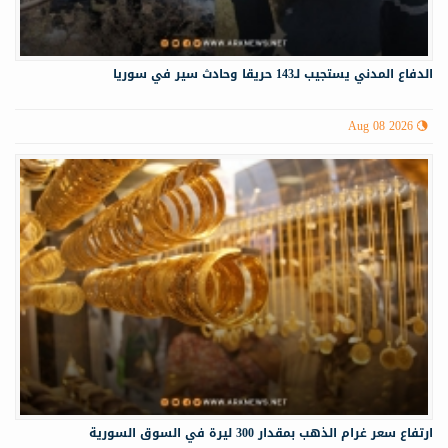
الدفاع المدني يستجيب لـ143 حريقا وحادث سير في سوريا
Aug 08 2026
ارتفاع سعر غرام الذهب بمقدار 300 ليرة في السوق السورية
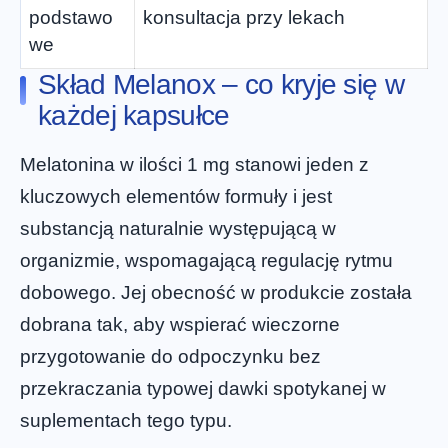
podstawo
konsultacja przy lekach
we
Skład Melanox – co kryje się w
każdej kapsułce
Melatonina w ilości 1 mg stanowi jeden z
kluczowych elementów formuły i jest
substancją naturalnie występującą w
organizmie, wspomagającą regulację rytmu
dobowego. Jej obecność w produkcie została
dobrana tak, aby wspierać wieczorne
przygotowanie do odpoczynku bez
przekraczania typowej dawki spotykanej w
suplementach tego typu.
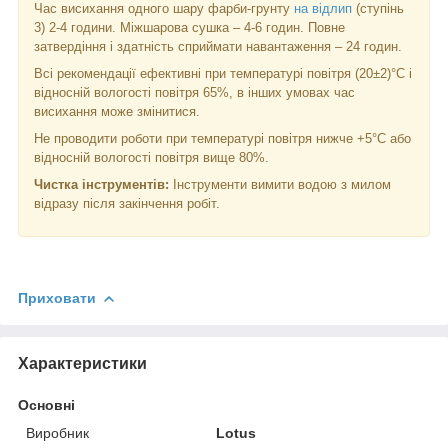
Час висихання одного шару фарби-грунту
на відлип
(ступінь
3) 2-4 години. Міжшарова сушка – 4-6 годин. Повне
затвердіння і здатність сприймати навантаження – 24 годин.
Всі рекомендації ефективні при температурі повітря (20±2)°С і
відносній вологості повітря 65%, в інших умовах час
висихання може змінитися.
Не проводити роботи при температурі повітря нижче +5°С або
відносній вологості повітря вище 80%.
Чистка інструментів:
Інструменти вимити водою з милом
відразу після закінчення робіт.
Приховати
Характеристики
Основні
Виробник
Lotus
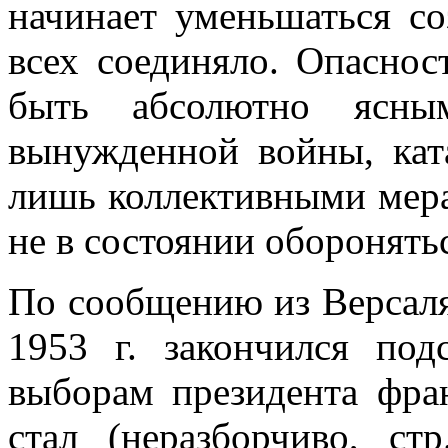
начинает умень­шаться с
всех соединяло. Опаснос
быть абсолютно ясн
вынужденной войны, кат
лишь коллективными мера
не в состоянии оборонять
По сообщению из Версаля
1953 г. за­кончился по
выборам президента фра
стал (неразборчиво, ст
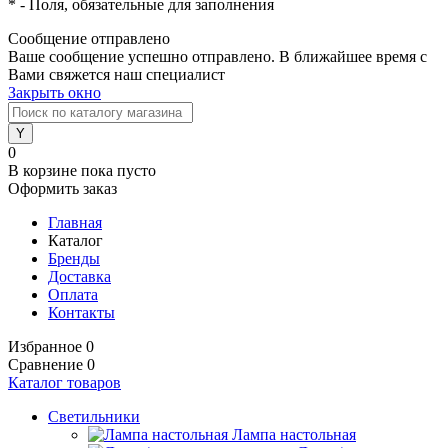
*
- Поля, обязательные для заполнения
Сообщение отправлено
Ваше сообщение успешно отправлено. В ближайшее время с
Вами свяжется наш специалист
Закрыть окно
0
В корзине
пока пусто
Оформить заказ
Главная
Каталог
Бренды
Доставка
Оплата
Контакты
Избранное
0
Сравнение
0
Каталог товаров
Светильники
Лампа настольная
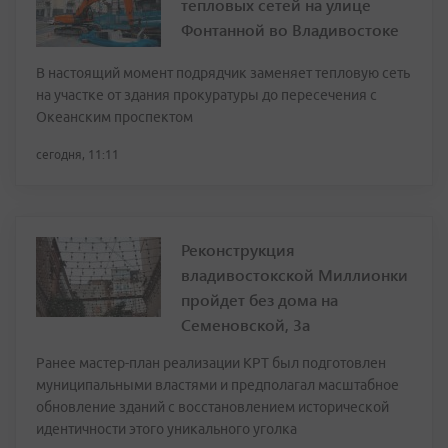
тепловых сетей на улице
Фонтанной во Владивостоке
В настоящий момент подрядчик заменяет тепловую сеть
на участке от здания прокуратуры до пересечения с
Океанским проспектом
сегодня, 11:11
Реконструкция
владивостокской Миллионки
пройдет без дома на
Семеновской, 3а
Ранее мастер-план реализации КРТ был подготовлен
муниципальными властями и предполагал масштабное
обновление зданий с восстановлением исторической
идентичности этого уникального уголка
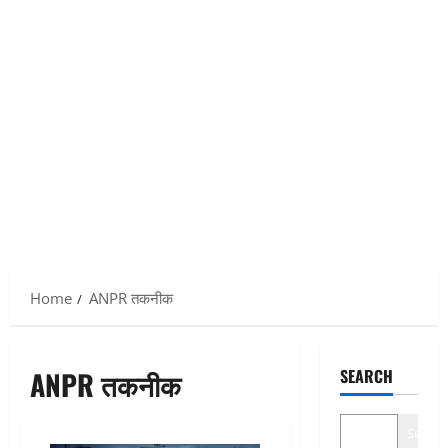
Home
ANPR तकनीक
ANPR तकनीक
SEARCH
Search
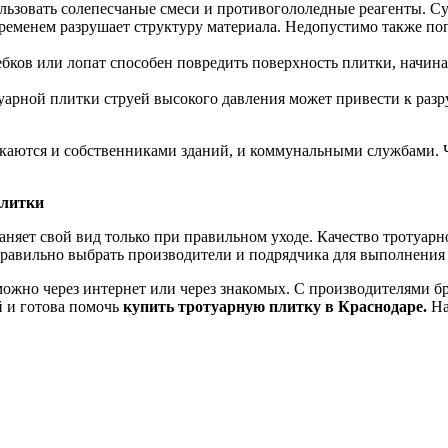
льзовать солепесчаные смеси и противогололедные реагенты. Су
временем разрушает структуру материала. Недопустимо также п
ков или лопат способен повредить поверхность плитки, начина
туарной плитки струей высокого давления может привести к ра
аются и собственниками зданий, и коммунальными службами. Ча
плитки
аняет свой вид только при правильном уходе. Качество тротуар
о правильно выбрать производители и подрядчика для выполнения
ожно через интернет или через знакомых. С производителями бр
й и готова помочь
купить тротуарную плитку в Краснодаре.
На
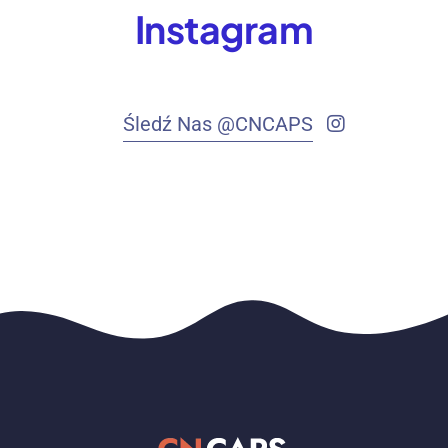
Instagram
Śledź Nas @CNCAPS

──────

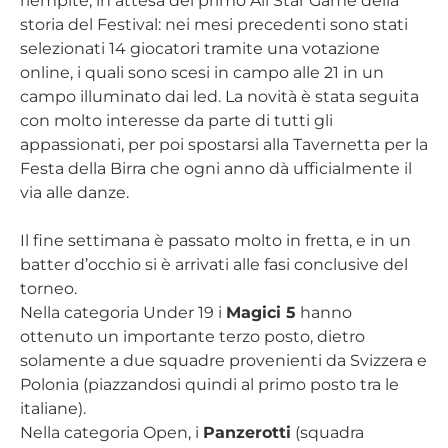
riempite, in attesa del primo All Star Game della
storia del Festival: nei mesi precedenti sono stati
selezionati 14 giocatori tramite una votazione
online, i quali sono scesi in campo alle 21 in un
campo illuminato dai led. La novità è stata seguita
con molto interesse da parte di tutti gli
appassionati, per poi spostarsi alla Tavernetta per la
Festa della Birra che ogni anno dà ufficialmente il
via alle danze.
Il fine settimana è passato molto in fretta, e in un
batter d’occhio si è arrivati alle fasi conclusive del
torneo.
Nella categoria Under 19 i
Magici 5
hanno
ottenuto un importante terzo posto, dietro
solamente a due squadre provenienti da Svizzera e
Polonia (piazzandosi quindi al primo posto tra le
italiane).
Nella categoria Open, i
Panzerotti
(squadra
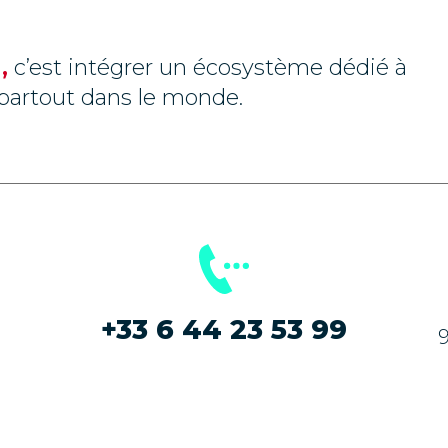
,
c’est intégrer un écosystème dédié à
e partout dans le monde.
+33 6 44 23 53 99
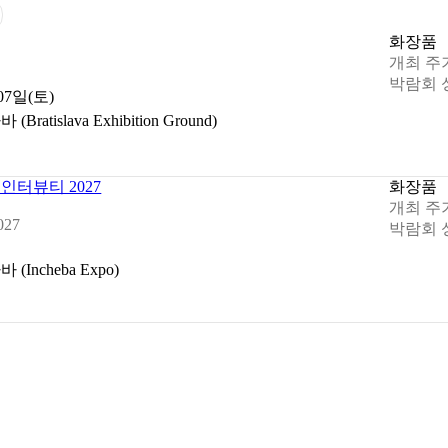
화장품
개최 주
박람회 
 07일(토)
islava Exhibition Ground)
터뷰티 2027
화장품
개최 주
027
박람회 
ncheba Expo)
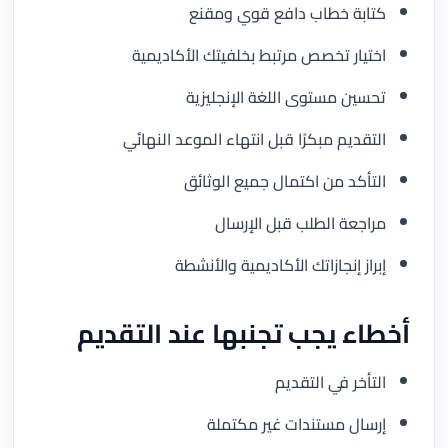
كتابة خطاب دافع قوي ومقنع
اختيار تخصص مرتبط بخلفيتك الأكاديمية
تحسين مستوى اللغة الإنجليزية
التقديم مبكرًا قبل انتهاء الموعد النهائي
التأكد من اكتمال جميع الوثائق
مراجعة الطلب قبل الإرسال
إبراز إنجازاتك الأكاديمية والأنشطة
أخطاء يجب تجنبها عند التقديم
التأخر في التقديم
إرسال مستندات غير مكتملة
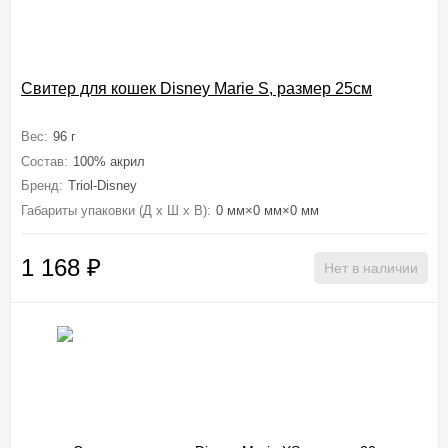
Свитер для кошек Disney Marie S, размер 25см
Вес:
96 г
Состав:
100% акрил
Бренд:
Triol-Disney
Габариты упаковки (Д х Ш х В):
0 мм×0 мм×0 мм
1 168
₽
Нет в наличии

──────

Your task
From the records, copy every line that has the string "posto" in it.

Response area
ottenuto un importante terzo posto, dietro
Polonia (piazzandosi quindi al primo posto tra le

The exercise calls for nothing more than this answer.